Without knowing the history of each of the 19 buildings slated for removal in Ellicott City, Gabbert said it’s hard to say whether their demolition would constitute an argument for removing the district from the register.

“It could be 19 particularly significant resources,” he said. “While everything within the district boundaries are listed in the National Register as part of the district, there are those that have more historic value than others.”

Sites listed on the National Register are not inherently protected from construction or modification. But if property owners are using federal funds to change a site on the register — as Howard County hopes to do — they must consult with the state preservation office — in Ellicott City’s case, the Maryland Historical Trust — on whether the project will adversely affect the site’s historic nature, Gabbert said.

Howard County officials said they expect to use a combination of local, state and federal funds for their five-year project to protect the historic mill town from flooding.

Peter Kurtze, National Register coordinator for the Maryland Historical Trust, could not be reached for comment Friday.

Preservationists have not played a prominent role in planning for Ellicott City’s future until now, said Fred Dorsey, president of Preservation Howard County, who also will sit on the Ellicott City preservation advisory group. He wanted to see more alternatives presented for flood mitigation by county officials — particularly on the north end of Main Street.

Before the May 27 flood, talk of demolishing historic structures in Ellicott City was “big-time frowned upon by us in the preservation community,” Gladden said.

But he hasn’t seen a better alternative.

“I haven’t seen another plan that achieves the hydrology goals that I think the county is trying to achieve,” Gladden said. “Begrudgingly, at this point this looks like this is our option.”

The buildings set to be removed at the bottom of Main Street housed beloved businesses such as Great Panes Glass Studio, Bean Hollow, Phoenix Emporium, Portalli’s, Discoveries, Tea on the Tiber, Shoemaker Country and Miss Fit. Two of the buildings have been vacant since 2016.

While some business owners in Ellicott City were saddened to hear their buildings were being eyed for demolition, others, like Great Panes co-owner Sherry Fackler-Berkowtiz, praised the proposal.
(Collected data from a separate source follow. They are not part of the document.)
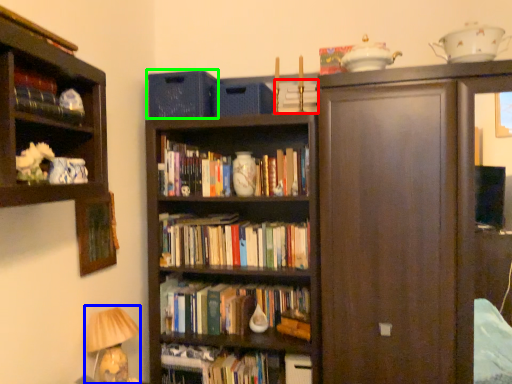 Question: Which object is the farthest from book (highlighted by a red box)? Choose among these: table lamp (highlighted by a blue box) or cabinetry (highlighted by a green box).

Choices:
 (A) table lamp
 (B) cabinetry

Answer: (A) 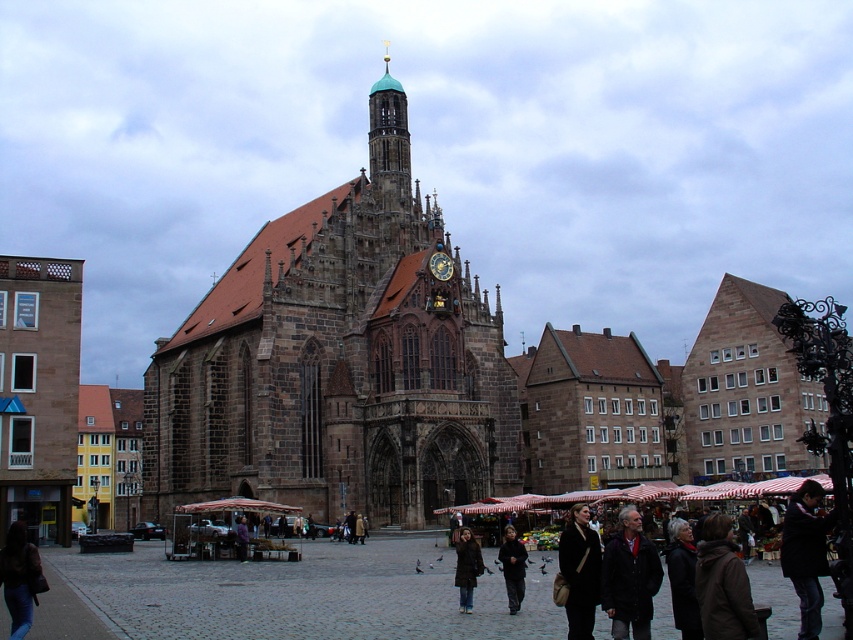 Between dark gray fabric jacket at lower right and dark brown leather jacket at center, which one has more height?

Standing taller between the two is dark gray fabric jacket at lower right.

Does dark gray fabric jacket at lower right have a smaller size compared to dark brown leather jacket at center?

No.

Is point (808, 600) farther from camera compared to point (509, 604)?

No, (808, 600) is in front of (509, 604).

The height and width of the screenshot is (640, 853). I want to click on dark gray fabric jacket at lower right, so click(805, 554).

What do you see at coordinates (775, 596) in the screenshot?
I see `dark brown leather jackets at lower right` at bounding box center [775, 596].

Can you confirm if dark brown leather jackets at lower right is taller than brown leather jacket at lower right?

Yes.

At what (x,y) coordinates should I click in order to perform the action: click on dark brown leather jackets at lower right. Please return your answer as a coordinate pair (x, y). Looking at the image, I should click on (775, 596).

Locate an element on the screen. This screenshot has width=853, height=640. dark brown leather jackets at lower right is located at coordinates (775, 596).

What do you see at coordinates (630, 577) in the screenshot? I see `dark gray jacket at lower right` at bounding box center [630, 577].

Which of these two, dark gray jacket at lower right or dark brown leather jacket at lower right, stands shorter?

With less height is dark brown leather jacket at lower right.

Does point (605, 572) come behind point (686, 605)?

Yes, it is behind point (686, 605).

Find the location of a particular element. The image size is (853, 640). dark gray jacket at lower right is located at coordinates (630, 577). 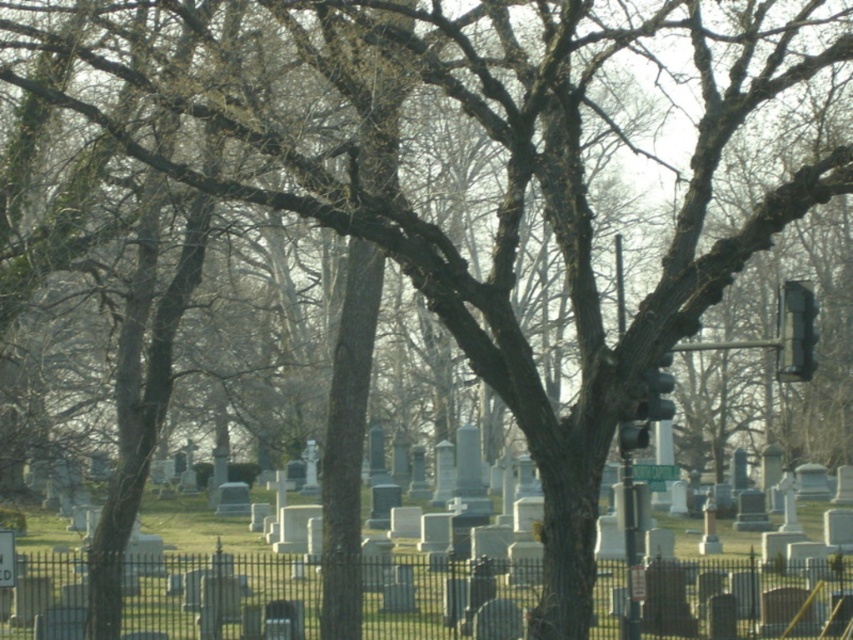 Question: Among these points, which one is nearest to the camera?

Choices:
 (A) (230, 588)
 (B) (788, 284)

Answer: (B)

Question: Is white stone gravestones at center to the right of black plastic traffic light at right from the viewer's perspective?

Choices:
 (A) no
 (B) yes

Answer: (A)

Question: Which of the following is the closest to the observer?

Choices:
 (A) white stone gravestones at center
 (B) black plastic traffic light at right

Answer: (A)

Question: Does white stone gravestones at center appear over black plastic traffic light at right?

Choices:
 (A) yes
 (B) no

Answer: (B)

Question: Can you confirm if white stone gravestones at center is thinner than black plastic traffic light at right?

Choices:
 (A) yes
 (B) no

Answer: (B) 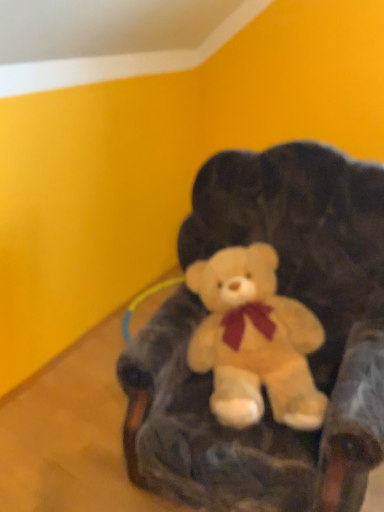 Question: Should I look upward or downward to see velvety dark brown bean bag chair at center?

Choices:
 (A) down
 (B) up

Answer: (A)

Question: Can you confirm if soft plush teddy bear at center is smaller than velvety dark brown bean bag chair at center?

Choices:
 (A) yes
 (B) no

Answer: (A)

Question: From the image's perspective, does soft plush teddy bear at center appear higher than velvety dark brown bean bag chair at center?

Choices:
 (A) yes
 (B) no

Answer: (B)

Question: Is soft plush teddy bear at center thinner than velvety dark brown bean bag chair at center?

Choices:
 (A) no
 (B) yes

Answer: (B)

Question: Can you confirm if soft plush teddy bear at center is shorter than velvety dark brown bean bag chair at center?

Choices:
 (A) no
 (B) yes

Answer: (B)

Question: Is soft plush teddy bear at center at the right side of velvety dark brown bean bag chair at center?

Choices:
 (A) yes
 (B) no

Answer: (B)

Question: From the image's perspective, does soft plush teddy bear at center appear lower than velvety dark brown bean bag chair at center?

Choices:
 (A) no
 (B) yes

Answer: (B)

Question: From the image's perspective, is velvety dark brown bean bag chair at center on soft plush teddy bear at center?

Choices:
 (A) no
 (B) yes

Answer: (B)

Question: Is velvety dark brown bean bag chair at center to the left of soft plush teddy bear at center from the viewer's perspective?

Choices:
 (A) no
 (B) yes

Answer: (A)

Question: From the image's perspective, is velvety dark brown bean bag chair at center located beneath soft plush teddy bear at center?

Choices:
 (A) yes
 (B) no

Answer: (B)

Question: Does velvety dark brown bean bag chair at center have a smaller size compared to soft plush teddy bear at center?

Choices:
 (A) no
 (B) yes

Answer: (A)

Question: Does velvety dark brown bean bag chair at center have a lesser height compared to soft plush teddy bear at center?

Choices:
 (A) yes
 (B) no

Answer: (B)

Question: Could you tell me if velvety dark brown bean bag chair at center is turned towards soft plush teddy bear at center?

Choices:
 (A) no
 (B) yes

Answer: (B)

Question: From the image's perspective, is soft plush teddy bear at center located above or below velvety dark brown bean bag chair at center?

Choices:
 (A) above
 (B) below

Answer: (B) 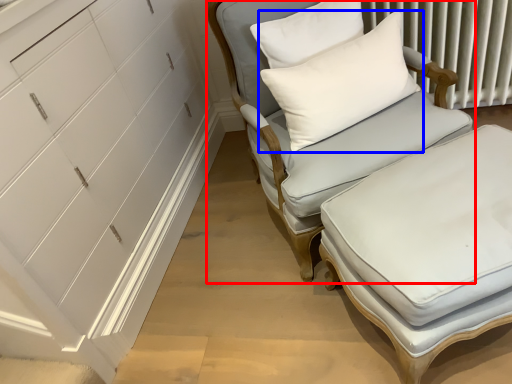 Question: Among these objects, which one is farthest to the camera, chair (highlighted by a red box) or pillow (highlighted by a blue box)?

Choices:
 (A) chair
 (B) pillow

Answer: (B) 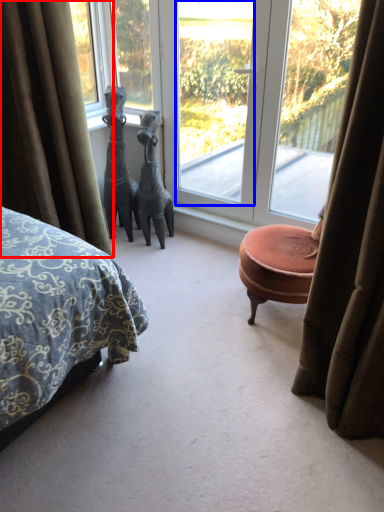 Question: Which object is closer to the camera taking this photo, curtain (highlighted by a red box) or window screen (highlighted by a blue box)?

Choices:
 (A) curtain
 (B) window screen

Answer: (A)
She said her building has been renovated a number of times, and much of its historic character was lost after the 2016 flood, when she gutted the building.

Gladden agreed many structures along Main Street had been modified over time, and said their facades provide the most direct connection to the buildings’ origins.

“The most historically intact building is probably the Tea on the Tiber,” he said. “Other than that many of those buildings have changed numerous times.”

The preservation advisory group will work to document the buildings’ history and removal and save what it can — pieces of facades, significant architectural features, signs, granite steps and any artifacts unearthed as the buildings come down. Still, Gladden said, it will be shocking when and if the buildings disappear.

“You try and look at the positives when something like this happens, but it’s very difficult,” Gladden said. “All of us have devoted our lives to historic preservation and to be presented something that basically is the antithesis of what you stand for is hard.”